### TASK
With nothing left out, give the data back exactly.

▶

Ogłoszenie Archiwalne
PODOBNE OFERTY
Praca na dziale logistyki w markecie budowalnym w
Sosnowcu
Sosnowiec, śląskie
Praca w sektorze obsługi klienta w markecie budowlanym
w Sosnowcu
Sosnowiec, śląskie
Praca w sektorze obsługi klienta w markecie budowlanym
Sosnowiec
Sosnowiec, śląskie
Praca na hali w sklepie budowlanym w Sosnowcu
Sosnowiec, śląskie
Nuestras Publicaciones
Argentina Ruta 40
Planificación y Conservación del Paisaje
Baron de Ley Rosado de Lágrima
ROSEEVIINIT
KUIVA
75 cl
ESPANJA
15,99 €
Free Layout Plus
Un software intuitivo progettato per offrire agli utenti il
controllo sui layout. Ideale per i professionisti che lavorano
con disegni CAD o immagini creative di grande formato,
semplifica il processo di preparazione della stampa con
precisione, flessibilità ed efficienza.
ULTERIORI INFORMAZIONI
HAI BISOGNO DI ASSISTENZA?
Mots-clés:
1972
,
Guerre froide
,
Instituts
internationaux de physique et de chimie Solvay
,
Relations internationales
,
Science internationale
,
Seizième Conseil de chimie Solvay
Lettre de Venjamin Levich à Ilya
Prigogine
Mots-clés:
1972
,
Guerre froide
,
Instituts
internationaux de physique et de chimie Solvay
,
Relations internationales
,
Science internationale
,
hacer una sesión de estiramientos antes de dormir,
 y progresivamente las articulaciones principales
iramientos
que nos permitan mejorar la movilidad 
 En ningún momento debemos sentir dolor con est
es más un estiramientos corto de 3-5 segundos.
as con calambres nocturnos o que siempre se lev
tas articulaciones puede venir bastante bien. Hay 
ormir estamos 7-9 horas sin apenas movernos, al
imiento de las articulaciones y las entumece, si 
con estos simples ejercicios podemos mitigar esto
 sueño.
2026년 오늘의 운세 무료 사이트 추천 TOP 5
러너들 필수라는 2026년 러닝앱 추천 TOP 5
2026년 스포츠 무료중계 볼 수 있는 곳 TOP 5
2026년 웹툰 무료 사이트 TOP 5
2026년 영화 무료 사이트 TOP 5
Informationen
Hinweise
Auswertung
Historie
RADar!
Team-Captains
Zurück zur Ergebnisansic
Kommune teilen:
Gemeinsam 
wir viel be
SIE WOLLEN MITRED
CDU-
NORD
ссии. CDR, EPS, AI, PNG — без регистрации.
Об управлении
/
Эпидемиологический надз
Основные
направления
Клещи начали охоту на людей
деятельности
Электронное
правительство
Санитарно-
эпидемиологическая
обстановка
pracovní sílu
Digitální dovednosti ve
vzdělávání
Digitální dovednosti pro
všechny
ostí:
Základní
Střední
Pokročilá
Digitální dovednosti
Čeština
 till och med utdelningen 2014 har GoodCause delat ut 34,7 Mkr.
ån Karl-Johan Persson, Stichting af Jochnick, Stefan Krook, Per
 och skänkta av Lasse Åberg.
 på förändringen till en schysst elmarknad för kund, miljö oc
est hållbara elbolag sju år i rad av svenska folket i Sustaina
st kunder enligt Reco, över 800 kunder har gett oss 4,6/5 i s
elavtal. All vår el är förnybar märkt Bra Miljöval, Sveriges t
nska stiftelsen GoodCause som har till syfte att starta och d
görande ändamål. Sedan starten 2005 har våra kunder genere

◀

### SOLUTION TO THIS EXERCISE
Ogłoszenie Archiwalne
PODOBNE OFERTY
Praca na dziale logistyki w markecie budowalnym w
Sosnowcu
Sosnowiec, śląskie
Praca w sektorze obsługi klienta w markecie budowlanym
w Sosnowcu
Sosnowiec, śląskie
Praca w sektorze obsługi klienta w markecie budowlanym
Sosnowiec
Sosnowiec, śląskie
Praca na hali w sklepie budowlanym w Sosnowcu
Sosnowiec, śląskie
Nuestras Publicaciones
Argentina Ruta 40
Planificación y Conservación del Paisaje
Baron de Ley Rosado de Lágrima
ROSEEVIINIT
KUIVA
75 cl
ESPANJA
15,99 €
Free Layout Plus
Un software intuitivo progettato per offrire agli utenti il
controllo sui layout. Ideale per i professionisti che lavorano
con disegni CAD o immagini creative di grande formato,
semplifica il processo di preparazione della stampa con
precisione, flessibilità ed efficienza.
ULTERIORI INFORMAZIONI
HAI BISOGNO DI ASSISTENZA?
Mots-clés:
1972
,
Guerre froide
,
Instituts
internationaux de physique et de chimie Solvay
,
Relations internationales
,
Science internationale
,
Seizième Conseil de chimie Solvay
Lettre de Venjamin Levich à Ilya
Prigogine
Mots-clés:
1972
,
Guerre froide
,
Instituts
internationaux de physique et de chimie Solvay
,
Relations internationales
,
Science internationale
,
hacer una sesión de estiramientos antes de dormir,
 y progresivamente las articulaciones principales
iramientos
que nos permitan mejorar la movilidad 
 En ningún momento debemos sentir dolor con est
es más un estiramientos corto de 3-5 segundos.
as con calambres nocturnos o que siempre se lev
tas articulaciones puede venir bastante bien. Hay 
ormir estamos 7-9 horas sin apenas movernos, al
imiento de las articulaciones y las entumece, si 
con estos simples ejercicios podemos mitigar esto
 sueño.
2026년 오늘의 운세 무료 사이트 추천 TOP 5
러너들 필수라는 2026년 러닝앱 추천 TOP 5
2026년 스포츠 무료중계 볼 수 있는 곳 TOP 5
2026년 웹툰 무료 사이트 TOP 5
2026년 영화 무료 사이트 TOP 5
Informationen
Hinweise
Auswertung
Historie
RADar!
Team-Captains
Zurück zur Ergebnisansic
Kommune teilen:
Gemeinsam 
wir viel be
SIE WOLLEN MITRED
CDU-
NORD
ссии. CDR, EPS, AI, PNG — без регистрации.
Об управлении
/
Эпидемиологический надз
Основные
направления
Клещи начали охоту на людей
деятельности
Электронное
правительство
Санитарно-
эпидемиологическая
обстановка
pracovní sílu
Digitální dovednosti ve
vzdělávání
Digitální dovednosti pro
všechny
ostí:
Základní
Střední
Pokročilá
Digitální dovednosti
Čeština
 till och med utdelningen 2014 har GoodCause delat ut 34,7 Mkr.
ån Karl-Johan Persson, Stichting af Jochnick, Stefan Krook, Per
 och skänkta av Lasse Åberg.
 på förändringen till en schysst elmarknad för kund, miljö oc
est hållbara elbolag sju år i rad av svenska folket i Sustaina
st kunder enligt Reco, över 800 kunder har gett oss 4,6/5 i s
elavtal. All vår el är förnybar märkt Bra Miljöval, Sveriges t
nska stiftelsen GoodCause som har till syfte att starta och d
görande ändamål. Sedan starten 2005 har våra kunder genere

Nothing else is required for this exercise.